[Extracted page text data]
##############################

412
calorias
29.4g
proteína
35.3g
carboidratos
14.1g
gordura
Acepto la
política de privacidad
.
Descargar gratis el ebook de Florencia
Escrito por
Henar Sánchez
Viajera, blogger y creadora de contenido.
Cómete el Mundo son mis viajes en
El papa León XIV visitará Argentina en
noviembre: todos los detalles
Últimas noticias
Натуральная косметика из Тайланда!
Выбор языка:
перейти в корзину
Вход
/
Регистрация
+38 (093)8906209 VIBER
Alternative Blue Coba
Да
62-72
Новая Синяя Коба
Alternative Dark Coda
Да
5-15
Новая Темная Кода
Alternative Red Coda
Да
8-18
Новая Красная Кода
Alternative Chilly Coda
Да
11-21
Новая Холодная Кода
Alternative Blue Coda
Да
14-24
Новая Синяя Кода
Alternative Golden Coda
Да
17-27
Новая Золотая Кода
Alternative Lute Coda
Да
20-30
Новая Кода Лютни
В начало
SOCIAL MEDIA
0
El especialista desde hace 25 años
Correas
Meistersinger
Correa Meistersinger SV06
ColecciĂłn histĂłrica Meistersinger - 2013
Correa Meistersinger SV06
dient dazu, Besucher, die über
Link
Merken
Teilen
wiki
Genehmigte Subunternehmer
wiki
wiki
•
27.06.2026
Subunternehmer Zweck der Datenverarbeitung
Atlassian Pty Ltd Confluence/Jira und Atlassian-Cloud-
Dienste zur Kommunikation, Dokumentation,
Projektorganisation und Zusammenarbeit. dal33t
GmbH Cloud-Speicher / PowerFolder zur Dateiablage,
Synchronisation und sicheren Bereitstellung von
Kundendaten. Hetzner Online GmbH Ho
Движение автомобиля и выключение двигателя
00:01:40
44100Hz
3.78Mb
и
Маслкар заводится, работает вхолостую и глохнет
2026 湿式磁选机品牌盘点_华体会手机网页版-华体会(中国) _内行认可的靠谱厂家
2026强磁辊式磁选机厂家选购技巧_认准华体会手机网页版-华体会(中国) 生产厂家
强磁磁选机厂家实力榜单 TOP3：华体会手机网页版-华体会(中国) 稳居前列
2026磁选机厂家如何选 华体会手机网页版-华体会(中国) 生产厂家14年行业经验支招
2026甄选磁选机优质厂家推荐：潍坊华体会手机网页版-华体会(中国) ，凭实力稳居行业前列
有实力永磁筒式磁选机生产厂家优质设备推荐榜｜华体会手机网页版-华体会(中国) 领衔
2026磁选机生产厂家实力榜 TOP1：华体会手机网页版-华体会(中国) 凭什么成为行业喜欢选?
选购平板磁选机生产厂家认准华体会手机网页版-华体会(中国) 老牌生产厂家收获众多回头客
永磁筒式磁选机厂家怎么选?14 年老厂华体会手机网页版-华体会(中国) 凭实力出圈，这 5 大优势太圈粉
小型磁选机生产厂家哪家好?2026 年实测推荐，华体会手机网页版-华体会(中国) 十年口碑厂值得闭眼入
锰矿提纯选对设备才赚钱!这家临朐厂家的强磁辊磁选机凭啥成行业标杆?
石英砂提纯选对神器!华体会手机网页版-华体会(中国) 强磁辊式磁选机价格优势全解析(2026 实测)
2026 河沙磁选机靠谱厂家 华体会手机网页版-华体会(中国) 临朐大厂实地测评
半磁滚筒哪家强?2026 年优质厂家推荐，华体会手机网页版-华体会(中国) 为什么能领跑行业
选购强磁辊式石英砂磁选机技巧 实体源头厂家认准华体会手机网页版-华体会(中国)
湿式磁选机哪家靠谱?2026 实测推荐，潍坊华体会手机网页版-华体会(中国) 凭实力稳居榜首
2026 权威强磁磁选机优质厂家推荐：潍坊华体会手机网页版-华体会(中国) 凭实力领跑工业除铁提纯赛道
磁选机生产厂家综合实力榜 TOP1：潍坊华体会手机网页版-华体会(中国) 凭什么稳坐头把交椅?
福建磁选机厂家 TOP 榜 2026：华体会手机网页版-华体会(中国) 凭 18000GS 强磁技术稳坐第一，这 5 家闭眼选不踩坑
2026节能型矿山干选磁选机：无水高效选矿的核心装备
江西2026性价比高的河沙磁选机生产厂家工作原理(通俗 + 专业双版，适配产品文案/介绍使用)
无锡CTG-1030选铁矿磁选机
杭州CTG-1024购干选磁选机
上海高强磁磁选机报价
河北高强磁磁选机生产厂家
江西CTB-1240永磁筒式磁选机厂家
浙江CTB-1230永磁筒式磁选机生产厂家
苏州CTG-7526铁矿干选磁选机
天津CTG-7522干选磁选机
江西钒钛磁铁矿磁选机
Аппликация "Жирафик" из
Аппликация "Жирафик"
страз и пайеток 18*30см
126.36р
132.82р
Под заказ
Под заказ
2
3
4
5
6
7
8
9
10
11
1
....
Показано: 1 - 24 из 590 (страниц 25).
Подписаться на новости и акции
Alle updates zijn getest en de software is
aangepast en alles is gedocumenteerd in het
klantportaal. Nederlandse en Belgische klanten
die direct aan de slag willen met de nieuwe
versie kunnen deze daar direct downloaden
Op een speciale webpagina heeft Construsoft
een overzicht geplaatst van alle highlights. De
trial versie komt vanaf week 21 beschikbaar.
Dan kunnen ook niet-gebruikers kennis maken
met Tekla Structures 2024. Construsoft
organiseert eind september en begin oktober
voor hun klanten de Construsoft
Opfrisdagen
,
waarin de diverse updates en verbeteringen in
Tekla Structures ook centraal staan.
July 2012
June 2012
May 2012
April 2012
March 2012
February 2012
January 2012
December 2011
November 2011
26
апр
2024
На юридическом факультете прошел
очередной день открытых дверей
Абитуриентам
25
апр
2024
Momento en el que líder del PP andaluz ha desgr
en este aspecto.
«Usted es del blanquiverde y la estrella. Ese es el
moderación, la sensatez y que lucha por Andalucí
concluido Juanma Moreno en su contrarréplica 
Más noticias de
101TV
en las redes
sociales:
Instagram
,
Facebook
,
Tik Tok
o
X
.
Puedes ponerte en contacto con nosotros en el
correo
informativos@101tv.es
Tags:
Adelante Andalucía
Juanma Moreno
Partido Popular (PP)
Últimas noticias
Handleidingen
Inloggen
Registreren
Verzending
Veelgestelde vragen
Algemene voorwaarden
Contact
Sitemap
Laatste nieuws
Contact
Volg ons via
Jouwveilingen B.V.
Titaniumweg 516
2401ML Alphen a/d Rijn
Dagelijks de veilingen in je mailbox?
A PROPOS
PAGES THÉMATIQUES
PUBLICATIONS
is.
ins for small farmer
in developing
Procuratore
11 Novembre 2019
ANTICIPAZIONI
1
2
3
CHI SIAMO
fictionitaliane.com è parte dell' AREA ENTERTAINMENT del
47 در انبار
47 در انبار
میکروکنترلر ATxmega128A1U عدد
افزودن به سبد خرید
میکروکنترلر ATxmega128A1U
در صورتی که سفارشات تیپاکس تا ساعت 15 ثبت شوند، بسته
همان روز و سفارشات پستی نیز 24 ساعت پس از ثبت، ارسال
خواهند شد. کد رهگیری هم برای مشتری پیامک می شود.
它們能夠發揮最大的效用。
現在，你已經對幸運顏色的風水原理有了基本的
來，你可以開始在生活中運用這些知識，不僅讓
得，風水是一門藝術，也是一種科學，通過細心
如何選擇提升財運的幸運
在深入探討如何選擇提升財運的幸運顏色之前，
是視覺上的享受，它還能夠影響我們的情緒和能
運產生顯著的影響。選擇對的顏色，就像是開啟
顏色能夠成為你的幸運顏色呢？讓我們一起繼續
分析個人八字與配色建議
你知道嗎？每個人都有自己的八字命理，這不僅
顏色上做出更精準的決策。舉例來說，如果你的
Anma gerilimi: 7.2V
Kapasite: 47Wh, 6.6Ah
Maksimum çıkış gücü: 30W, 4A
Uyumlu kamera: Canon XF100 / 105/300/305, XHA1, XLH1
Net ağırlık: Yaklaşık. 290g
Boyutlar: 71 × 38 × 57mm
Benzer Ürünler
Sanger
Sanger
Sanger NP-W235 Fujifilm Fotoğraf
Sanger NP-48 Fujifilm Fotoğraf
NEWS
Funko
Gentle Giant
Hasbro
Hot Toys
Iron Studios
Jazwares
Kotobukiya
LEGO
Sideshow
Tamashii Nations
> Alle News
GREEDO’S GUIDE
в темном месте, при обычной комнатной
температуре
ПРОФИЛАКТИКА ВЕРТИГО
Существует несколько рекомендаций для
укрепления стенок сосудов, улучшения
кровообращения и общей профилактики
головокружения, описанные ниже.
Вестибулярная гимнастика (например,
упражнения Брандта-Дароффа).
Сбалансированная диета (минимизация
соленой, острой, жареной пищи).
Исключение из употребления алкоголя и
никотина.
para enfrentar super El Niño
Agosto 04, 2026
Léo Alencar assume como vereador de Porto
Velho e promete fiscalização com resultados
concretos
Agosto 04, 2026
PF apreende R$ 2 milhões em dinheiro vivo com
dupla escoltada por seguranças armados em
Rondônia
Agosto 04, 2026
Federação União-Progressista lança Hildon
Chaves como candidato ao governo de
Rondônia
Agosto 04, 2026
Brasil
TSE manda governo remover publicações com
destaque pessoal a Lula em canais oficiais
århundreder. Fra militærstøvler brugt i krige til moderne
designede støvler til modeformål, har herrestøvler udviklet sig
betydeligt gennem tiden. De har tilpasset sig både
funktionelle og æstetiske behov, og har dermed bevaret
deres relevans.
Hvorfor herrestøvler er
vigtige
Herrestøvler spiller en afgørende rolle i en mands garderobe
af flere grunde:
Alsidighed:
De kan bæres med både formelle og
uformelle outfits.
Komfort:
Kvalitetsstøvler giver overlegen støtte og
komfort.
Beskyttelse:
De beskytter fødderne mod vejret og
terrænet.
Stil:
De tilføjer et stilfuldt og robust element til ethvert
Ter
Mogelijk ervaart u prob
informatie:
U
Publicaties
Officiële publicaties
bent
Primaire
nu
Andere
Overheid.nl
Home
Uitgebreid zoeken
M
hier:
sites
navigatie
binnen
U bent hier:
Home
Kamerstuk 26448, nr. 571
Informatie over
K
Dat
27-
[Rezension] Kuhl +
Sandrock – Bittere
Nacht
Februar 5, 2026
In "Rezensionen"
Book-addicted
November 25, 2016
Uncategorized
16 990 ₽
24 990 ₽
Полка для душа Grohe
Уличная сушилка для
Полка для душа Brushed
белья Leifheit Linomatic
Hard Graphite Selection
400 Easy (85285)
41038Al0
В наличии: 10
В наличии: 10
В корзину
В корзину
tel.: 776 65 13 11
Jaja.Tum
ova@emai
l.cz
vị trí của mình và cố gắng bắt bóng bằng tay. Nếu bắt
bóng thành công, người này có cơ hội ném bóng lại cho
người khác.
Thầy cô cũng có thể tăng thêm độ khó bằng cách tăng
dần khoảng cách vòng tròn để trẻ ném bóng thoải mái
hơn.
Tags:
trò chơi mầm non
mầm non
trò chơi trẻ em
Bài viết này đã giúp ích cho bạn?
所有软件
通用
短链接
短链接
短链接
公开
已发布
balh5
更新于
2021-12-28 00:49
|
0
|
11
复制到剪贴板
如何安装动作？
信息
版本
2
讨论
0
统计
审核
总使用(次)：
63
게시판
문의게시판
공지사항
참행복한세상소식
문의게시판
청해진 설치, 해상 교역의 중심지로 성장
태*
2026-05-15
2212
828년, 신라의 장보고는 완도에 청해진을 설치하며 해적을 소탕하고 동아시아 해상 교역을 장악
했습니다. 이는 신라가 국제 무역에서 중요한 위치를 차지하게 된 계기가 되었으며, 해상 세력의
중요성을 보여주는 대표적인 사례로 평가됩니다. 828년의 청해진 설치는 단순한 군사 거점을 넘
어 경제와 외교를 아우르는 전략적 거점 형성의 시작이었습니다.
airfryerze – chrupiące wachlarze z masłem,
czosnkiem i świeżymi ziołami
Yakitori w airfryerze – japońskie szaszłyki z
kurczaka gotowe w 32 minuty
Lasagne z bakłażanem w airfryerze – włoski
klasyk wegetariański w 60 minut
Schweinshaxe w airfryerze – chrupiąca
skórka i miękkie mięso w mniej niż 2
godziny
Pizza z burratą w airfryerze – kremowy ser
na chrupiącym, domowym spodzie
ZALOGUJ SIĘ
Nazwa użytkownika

##############################

**Problem requirements:**
Lines holding "Meistersinger": count them across the data and reply with the number alone.

**Written response:**
4